In crop plants, this method can also potentially be used to inactivate unwanted genes in order to generate desirable phenotypes for agriculture. As genetic transformation is not used in the process, the products will contain no foreign DNA. Thus the resultant crop varieties will not face the regulatory or public acceptance barriers associated with transgenic crops.
Wild-type Columbia Arabidopsis seeds were treated by fast neutron bombardment at a dose of 60 Gy by Andrea Kodym (International Atomic Energy Agency Agriculture and Biotechnology Laboratory, Vienna, Austria) and Joe Palfalvi (Atomic Energy Research Institute, Budapest, Hungary). M1 plants were grown on soil and allowed to self-pollinate. Seeds from individual plants were collected. The plants were grown at 22°C under 16 h light/8 h dark cycles. For M2 mutant seedlings, sterilized seeds were plated on Murashige–Skoog (MS) medium (Murashige and Skoog, 1962). After 8–9 days, whole seedlings were harvested for DNA extraction. To mutagenize rice seeds, wild-type M202 seeds were treated by fast neutron bombardment at different doses ranging from 18–30 Gy. The rice seedlings were planted in a greenhouse and manually transplanted to the field 5 weeks after germination. Seeds from individual plants were harvested.
Genomic DNA purification
Arabidopsis genomic DNA was extracted using a CTAB-based protocol (Dellaporta et al., 1983), and rice genomic DNA was extracted using a slightly modified procedure (Chen and Ronald, 1999). Aliquots of DNA samples from 36 Arabidopsis lines or 18 rice lines were pooled and further purified using a DNeasy plant Mini Kit (Qiagen Inc., Valencia, CA, USA).
PCR and sequencing analysis
PCR was performed using either HotStarTaq DNA polymerase (Qiagen) for short fragments (<6 kb) or Takara Ex Taq polymerase (Panvera Corp., Madison, WI, USA) for large fragments (>6 kb). The distances between primer pairs used in the screening range from 3 to 17 kb, depending on the targeted loci. For routine attempts to achieve deletion in a single gene, screenings are done using primers either 3b or 9 kb apart. The extension time required for amplification of the wild-type DNA was first checked empirically for each pair of primers, then screening for deletion mutants was performed using an extension time that suppressed the amplification of the wild-type fragments. For example, screening with primers 3 kb apart was carried out using a 90 sec extension time, and screening with primers 17 kb apart was carried out using a 3 min extension time. PCR products were analyzed on 1% agarose gels and deletion mutant DNA bands were purified using QIAquick Gel Extraction Kit (Qiagen). The products were sequenced using an ABI 377 automated sequencer, and sequences were compared to wild-type sequences to find the deletion junctions.

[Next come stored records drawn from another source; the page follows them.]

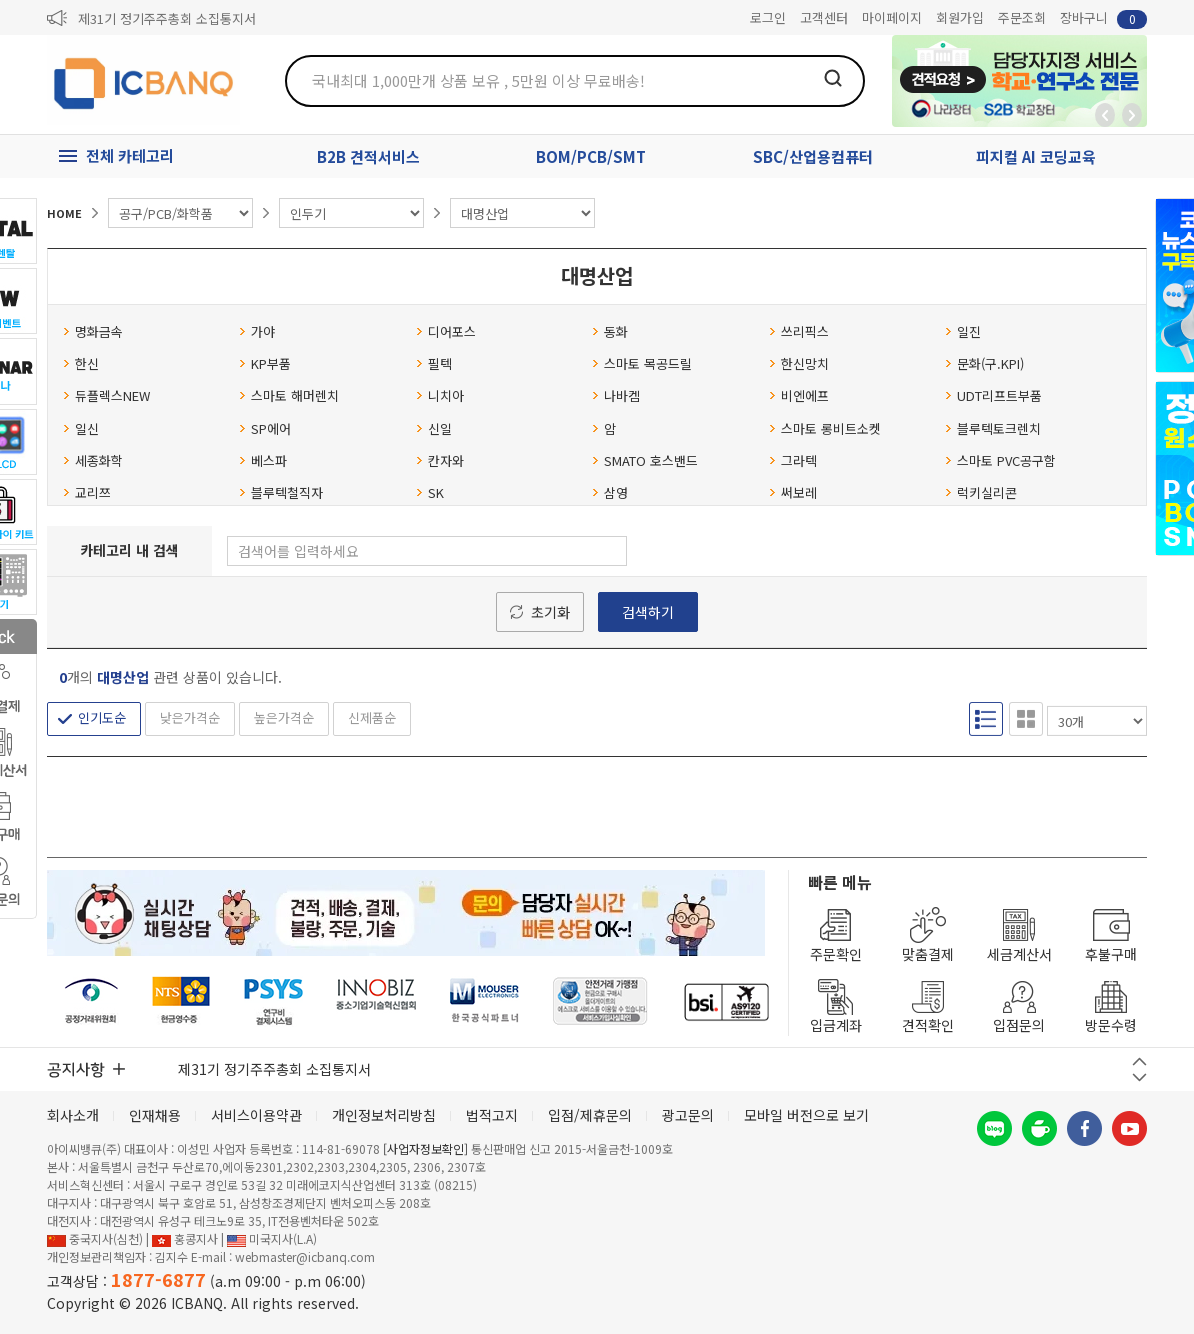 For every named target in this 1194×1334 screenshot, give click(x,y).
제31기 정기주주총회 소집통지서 (167, 18)
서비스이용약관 (256, 1115)
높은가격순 (284, 717)
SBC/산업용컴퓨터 (813, 156)
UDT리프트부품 (993, 395)
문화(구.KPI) (984, 363)
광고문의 (688, 1115)
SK (430, 492)
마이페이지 (892, 17)
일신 (81, 428)
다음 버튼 (1139, 1077)
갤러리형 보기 (1026, 719)
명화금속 (93, 331)
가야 (257, 331)
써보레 (793, 492)
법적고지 (492, 1115)
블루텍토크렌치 (993, 428)
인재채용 (155, 1115)
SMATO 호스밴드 (645, 460)
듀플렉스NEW (106, 395)
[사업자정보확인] (425, 1148)
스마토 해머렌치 (289, 395)
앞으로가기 (1132, 115)
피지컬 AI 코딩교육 (1036, 156)
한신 (81, 363)
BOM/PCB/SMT (591, 156)
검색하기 (648, 612)
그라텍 (793, 460)
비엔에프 (799, 395)
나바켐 (616, 395)
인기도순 (102, 717)
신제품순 (372, 717)
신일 (434, 428)
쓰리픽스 (799, 331)
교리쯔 (87, 492)
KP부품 (265, 363)
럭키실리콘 (981, 492)
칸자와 (440, 460)
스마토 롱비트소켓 (825, 428)
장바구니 (1103, 18)
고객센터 (824, 17)
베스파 (263, 460)
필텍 (434, 363)
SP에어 (265, 428)
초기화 (550, 612)
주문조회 (1022, 17)
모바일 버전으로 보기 (806, 1115)
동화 (610, 331)
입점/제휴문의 (590, 1115)
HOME (64, 213)
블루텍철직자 (281, 492)
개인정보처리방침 (384, 1115)
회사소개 (73, 1115)
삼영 (610, 492)
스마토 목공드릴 (642, 363)
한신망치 (799, 363)
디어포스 (446, 331)
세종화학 (93, 460)
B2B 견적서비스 (368, 156)
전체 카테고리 (130, 155)
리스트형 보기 (986, 719)
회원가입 (960, 17)
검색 (833, 78)
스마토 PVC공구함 (1000, 460)
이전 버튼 (1139, 1061)
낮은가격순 (190, 717)
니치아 (440, 395)
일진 (963, 331)
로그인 (768, 17)
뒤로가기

We thank Kelly Lin, Ryan Blenkush, Kaunghtet Myat and Joanne Greenberg for assistance in daily laboratory work. David Mackill's and Pam Ronald's labs are thanked for their help with the rice field work. Walker Lutringer and Troy Obrero are thanked for DNA sequencing. We greatly appreciate Peter Quail, John Bedbrook and David McElroy for critical reading and helpful comments on the manuscript.